Reporter: Bidara Pink | Editor: Yudho Winarto
KONTAN.CO.ID - JAKARTA. Bank Permata memperkirakan Bank Indonesia (BI) akan menahan suku bunga acuan di level 4,5% dalam Rapat Dewan Gubernur (RDG) BI di bulan April 2020.
Meski begitu, Ekonom Bank Pertama Josua Pardede memandang masih ada ruang penurunan suku bunga acuan bagi bank sentral mengingat respon kebijakan bank sentral di negara-negara maju yang akomodatif dan bahkan mendekati level 0% di tengah pandemi Covid-19.
Baca Juga: OPEC akan pangkas produksi, rupiah bisa menguat pada Senin (13/4)
"Namun demikian, BI perlu fokus menjaga stabilitas nilai tukar rupiah dalam rangka menjaga confidence pelaku pasar di tengah masih tingginya ketidakpastian global akibat Covid-19," jelas Josua kepada Kontan.co.id, Minggu (12/4).
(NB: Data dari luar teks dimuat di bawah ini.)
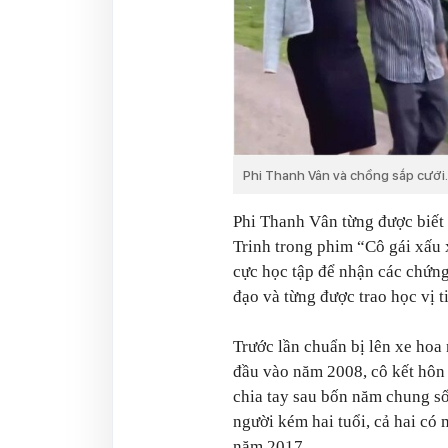
Phi Thanh Vân và chồng sắp cưới.
Phi Thanh Vân từng được biết 
Trinh trong phim “Cô gái xấu x
cực học tập để nhận các chứng
đạo và từng được trao học vị t
Trước lần chuẩn bị lên xe hoa 
đầu vào năm 2008, cô kết hôn
chia tay sau bốn năm chung s
người kém hai tuổi, cả hai có
năm 2017.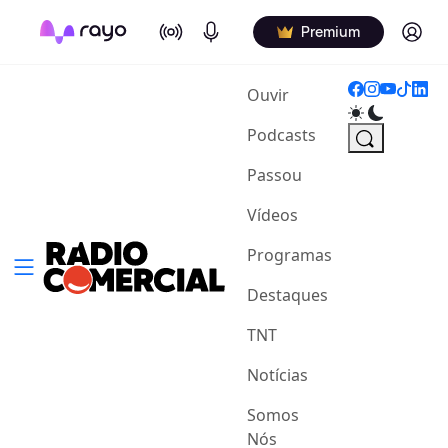
On Air
Podcasts
Log in
Premium
(current)
Ouvir
Podcasts
Passou
Vídeos
Programas
Destaques
TNT
Notícias
Somos
Nós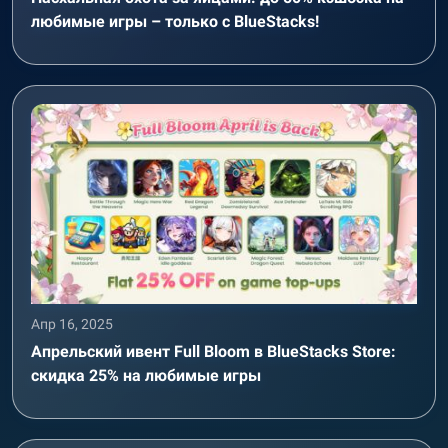
любимые игры – только с BlueStacks!
Апр 16, 2025
Апрельский ивент Full Bloom в BlueStacks Store:
скидка 25% на любимые игры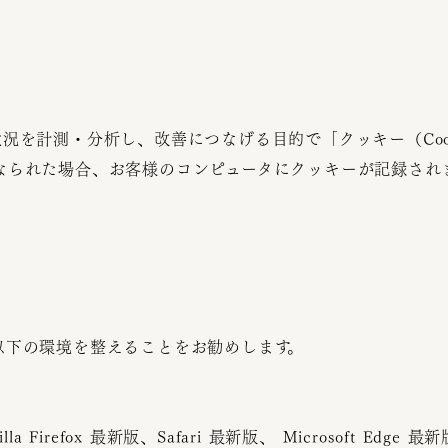
況を計測・分析し、改善につなげる目的で「クッキー（Coo
なられた場合、お客様のコンピュータにクッキーが記録され
以下の環境を整えることをお勧めします。
 Firefox 最新版、Safari 最新版、 Microsoft Edge 最新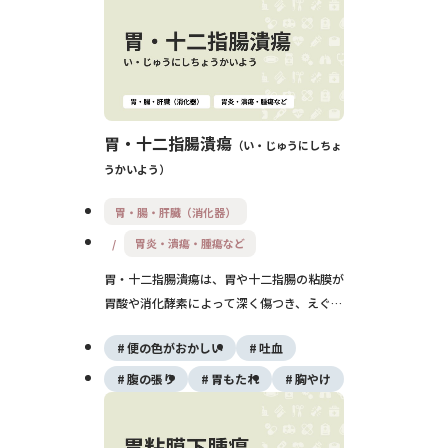
無症状のまま進行する例もあるため、予防薬
の併用や定期的な検査が重要です。
胃・十二指腸潰瘍
い・じゅうにしちょ
うかいよう
胃・腸・肝臓（消化器）
胃炎・潰瘍・腫瘍など
胃・十二指腸潰瘍は、胃や十二指腸の粘膜が
胃酸や消化酵素によって深く傷つき、えぐれ
た状態になる病気です。ピロリ菌感染や
便の色がおかしい
吐血
NSAIDsの使用が主な原因で、みぞおちの痛
みや黒色便、吐血などの症状を伴います。再
腹の張り
胃もたれ
胸やけ
発しやすい病気ですが、適切な治療と除菌、
生活習慣の改善によってコントロールが可能
です。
Menurutnya, Covid-19 ini masih akan menjadi sentimen negatif yang memperlambat perekonomian dunia dan mendorong volatilitas nilai tukar rupiah yang masih tinggi. Bahkan, ini terlihat dari one-month volatility rupiah yang meningkat menjadi 26% dalam 3 minggu terakhir.
Di tengah volatilitas rupiah yang meningkat tersebut, nilai tukar rupiah juga tercatat mengalami depresiasi sekitar 14,5% ytd dan menjadi nilai tukar yang mengalami depresiasi terbesar di kawasan Asia secara tahun kalender.
"Oleh karenanya, bila BI menahan suku bunga acuan diperkirakan akan dapat membatasi capital flight dari pasar keuangan domestik dalam jangka pendek ini," tambah Josua.
Lebih lanjut, langkah BI untuk menahan suku bunga acuan di bulan ini juga didasari oleh inflasi yang masih stabil dan bahkan hingga akhir tahun 2020 diperkirakan masih akan tetap stabil.
Josua memprediksi inflasi di akhir tahun akan berada di kisaran 2,9% - 3,3% atau masih dalam target sasaran inflasi BI tahun ini yang di kisaran 3% ± 1%.
Terkendalinya inflasi di tahun ini, tak lepas dari Covid-19 yang membatasi tenan demand pull inflation meski membawa dampak negatif, yaitu penurunan laju konsumsi rumah tangga dan tentu akan merembet ke kondisi perekonomian domestik.
Baca Juga: Rupiah diprediksi menguat sepekan ke depan
Selanjutnya, di tengah pandemi ini, Josua menekankan pentingnya prioritas respon kebijakan terutama dalam rangka mengatasi krisis kesehatan dan menjaga keselamatan jiwa.
Selain itu, hal yang perlu dilakukan adalah dengan menjaga konsumsi masyarakat terutama miskin dan rentan miskin.
"Segera salurkan social safety net yang bisa menjaga daya beli masyarakat, khususnya pekerja di sektor informal yang terkena dampak sangat signifikan dari penurunan aktivitas ekonomi,"
Selain itu, respon kebijakan fiskal akomodatif yang telah digelontorkan pemerintah lewat 3 paket stimulus kebijakan diperkirakan juga mampu menopang momentum pertumbuhan ekonomi nasional.